Supplied entries: Begin
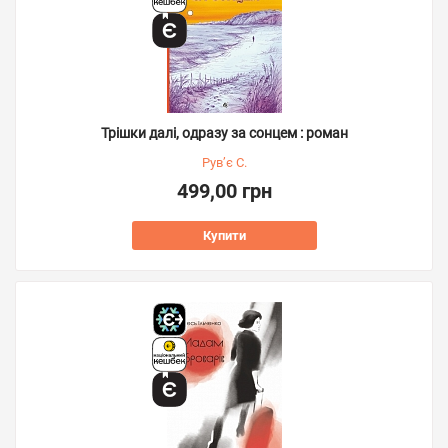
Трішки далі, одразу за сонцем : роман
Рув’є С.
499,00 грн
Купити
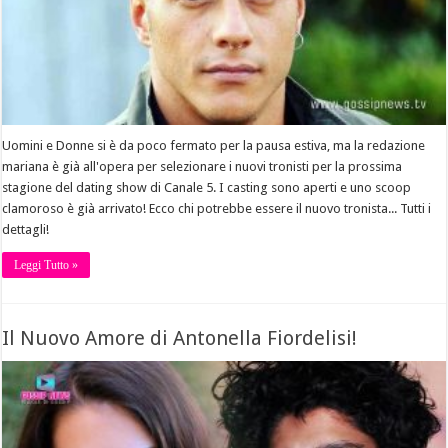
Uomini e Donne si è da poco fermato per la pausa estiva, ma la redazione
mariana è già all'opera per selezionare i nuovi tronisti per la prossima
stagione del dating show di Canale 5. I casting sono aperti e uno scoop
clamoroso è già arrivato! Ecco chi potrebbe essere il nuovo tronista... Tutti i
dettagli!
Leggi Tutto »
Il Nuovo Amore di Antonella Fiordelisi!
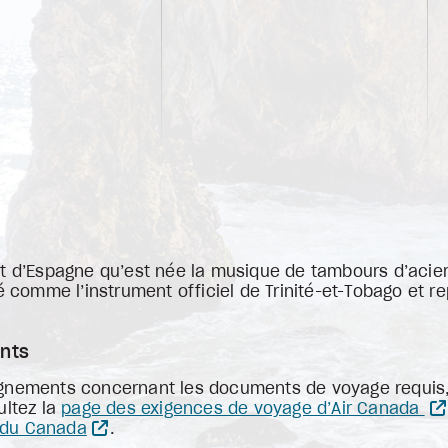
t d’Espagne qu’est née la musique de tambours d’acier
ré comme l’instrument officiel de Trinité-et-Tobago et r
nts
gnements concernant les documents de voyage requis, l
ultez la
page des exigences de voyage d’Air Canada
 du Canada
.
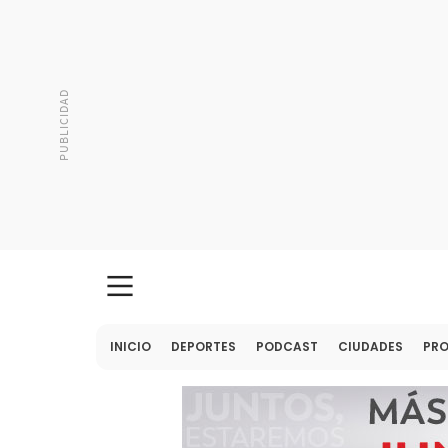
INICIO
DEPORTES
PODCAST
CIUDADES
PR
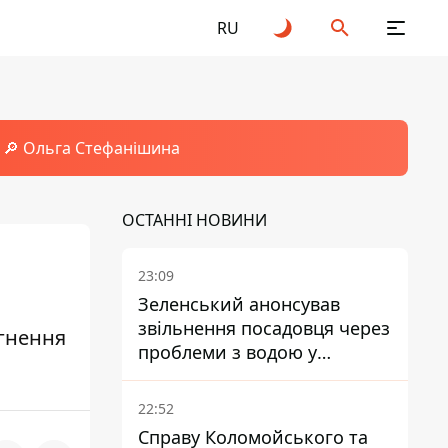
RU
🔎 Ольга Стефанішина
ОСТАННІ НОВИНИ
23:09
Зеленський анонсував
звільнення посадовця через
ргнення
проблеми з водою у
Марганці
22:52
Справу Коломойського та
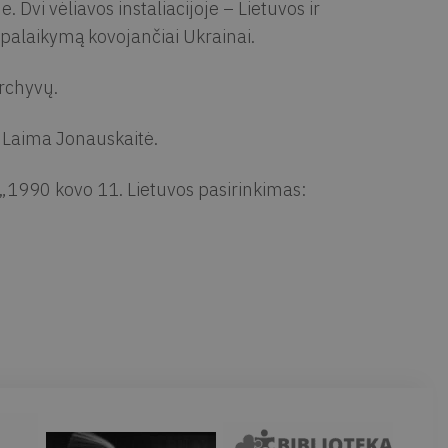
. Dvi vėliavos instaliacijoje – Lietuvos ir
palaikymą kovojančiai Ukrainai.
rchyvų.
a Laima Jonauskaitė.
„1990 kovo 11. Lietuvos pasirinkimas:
Supplied entries: End
Supplied entries: Begin
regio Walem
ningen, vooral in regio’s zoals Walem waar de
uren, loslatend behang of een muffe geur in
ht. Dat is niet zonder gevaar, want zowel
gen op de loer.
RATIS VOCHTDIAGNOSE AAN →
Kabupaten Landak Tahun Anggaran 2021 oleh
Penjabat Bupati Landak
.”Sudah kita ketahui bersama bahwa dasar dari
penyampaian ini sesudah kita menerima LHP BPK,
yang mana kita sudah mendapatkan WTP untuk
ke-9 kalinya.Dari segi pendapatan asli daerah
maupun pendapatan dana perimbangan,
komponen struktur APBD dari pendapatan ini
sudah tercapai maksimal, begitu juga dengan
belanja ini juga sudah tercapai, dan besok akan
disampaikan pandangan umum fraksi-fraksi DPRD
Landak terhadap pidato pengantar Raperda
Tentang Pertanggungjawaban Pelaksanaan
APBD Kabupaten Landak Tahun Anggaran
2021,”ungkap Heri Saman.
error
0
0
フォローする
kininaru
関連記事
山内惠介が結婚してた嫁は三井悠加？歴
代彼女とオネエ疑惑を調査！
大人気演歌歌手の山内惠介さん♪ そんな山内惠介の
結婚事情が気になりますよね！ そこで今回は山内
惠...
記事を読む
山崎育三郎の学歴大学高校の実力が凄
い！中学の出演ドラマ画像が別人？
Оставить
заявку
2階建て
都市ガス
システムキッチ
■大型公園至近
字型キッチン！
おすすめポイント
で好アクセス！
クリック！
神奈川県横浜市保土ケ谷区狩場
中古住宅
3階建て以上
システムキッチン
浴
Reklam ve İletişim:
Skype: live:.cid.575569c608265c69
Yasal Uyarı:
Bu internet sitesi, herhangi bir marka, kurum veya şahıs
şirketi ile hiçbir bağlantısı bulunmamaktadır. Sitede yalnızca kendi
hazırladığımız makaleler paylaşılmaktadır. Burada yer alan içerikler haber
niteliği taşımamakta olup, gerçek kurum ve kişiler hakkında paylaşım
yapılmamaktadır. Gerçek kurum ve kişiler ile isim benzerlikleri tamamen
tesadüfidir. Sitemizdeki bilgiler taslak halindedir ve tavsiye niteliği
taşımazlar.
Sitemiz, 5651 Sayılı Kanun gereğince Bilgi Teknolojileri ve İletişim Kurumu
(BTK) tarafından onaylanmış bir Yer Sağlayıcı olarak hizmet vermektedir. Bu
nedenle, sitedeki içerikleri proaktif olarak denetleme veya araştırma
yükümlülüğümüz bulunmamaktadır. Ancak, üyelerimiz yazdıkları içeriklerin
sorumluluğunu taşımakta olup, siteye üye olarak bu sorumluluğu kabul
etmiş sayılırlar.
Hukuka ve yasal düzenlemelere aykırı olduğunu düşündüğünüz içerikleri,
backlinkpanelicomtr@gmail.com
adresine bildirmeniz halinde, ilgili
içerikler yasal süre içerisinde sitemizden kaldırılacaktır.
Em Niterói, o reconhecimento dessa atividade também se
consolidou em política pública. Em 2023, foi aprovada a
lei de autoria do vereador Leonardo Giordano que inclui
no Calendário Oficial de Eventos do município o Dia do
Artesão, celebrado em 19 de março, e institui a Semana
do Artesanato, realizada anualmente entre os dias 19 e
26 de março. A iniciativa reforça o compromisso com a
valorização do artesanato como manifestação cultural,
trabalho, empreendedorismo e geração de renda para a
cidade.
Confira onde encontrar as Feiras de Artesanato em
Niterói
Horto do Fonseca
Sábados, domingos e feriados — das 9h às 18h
Supplied entries: End
Supplied entries: Begin
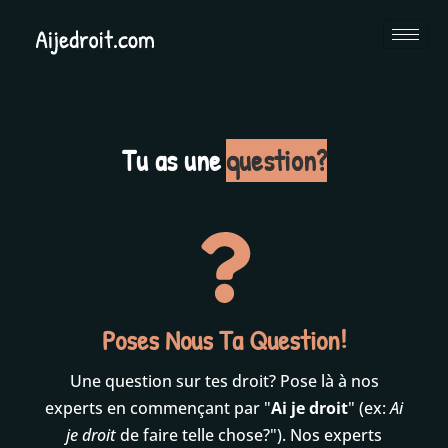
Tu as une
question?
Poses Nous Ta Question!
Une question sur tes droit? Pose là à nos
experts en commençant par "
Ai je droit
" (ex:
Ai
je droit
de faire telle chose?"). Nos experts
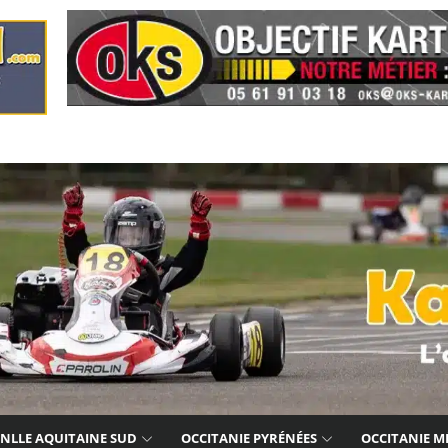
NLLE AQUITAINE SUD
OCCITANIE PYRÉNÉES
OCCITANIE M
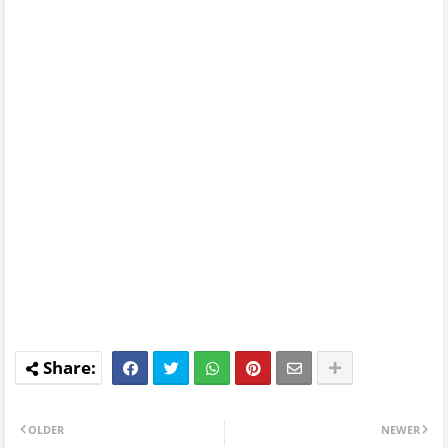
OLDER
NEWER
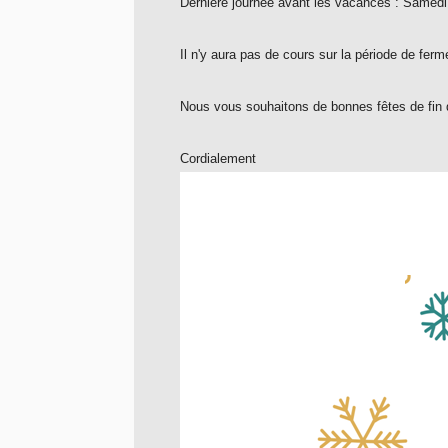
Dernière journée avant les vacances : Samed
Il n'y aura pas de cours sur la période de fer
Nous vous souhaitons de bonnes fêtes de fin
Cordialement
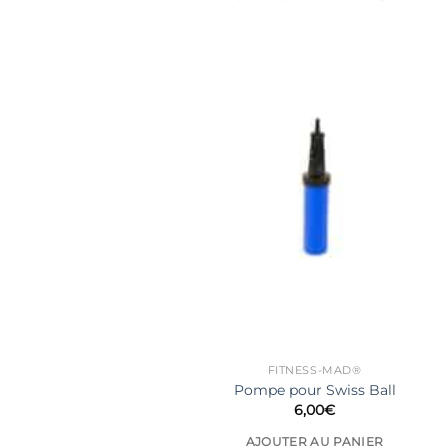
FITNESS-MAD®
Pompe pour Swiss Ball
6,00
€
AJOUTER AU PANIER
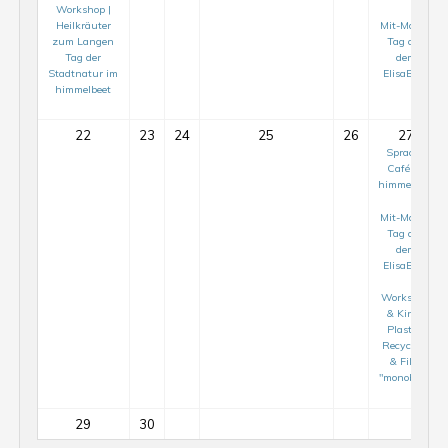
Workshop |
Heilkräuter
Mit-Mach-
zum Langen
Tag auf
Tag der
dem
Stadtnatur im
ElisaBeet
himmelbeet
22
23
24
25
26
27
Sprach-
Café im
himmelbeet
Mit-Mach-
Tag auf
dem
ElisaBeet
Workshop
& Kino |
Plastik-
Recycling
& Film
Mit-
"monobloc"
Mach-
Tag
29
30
Supplied entries: End
◆ **Work order**
Taking the material above, extract exactly and only the lines from the line with "Em Niterói, o" to the line with "Sábados, domingos e feriados — das 9h às 18h", inclusive of both.

◆ **Response for this exercise**
Em Niterói, o reconhecimento dessa atividade também se
consolidou em política pública. Em 2023, foi aprovada a
lei de autoria do vereador Leonardo Giordano que inclui
no Calendário Oficial de Eventos do município o Dia do
Artesão, celebrado em 19 de março, e institui a Semana
do Artesanato, realizada anualmente entre os dias 19 e
26 de março. A iniciativa reforça o compromisso com a
valorização do artesanato como manifestação cultural,
trabalho, empreendedorismo e geração de renda para a
cidade.
Confira onde encontrar as Feiras de Artesanato em
Niterói
Horto do Fonseca
Sábados, domingos e feriados — das 9h às 18h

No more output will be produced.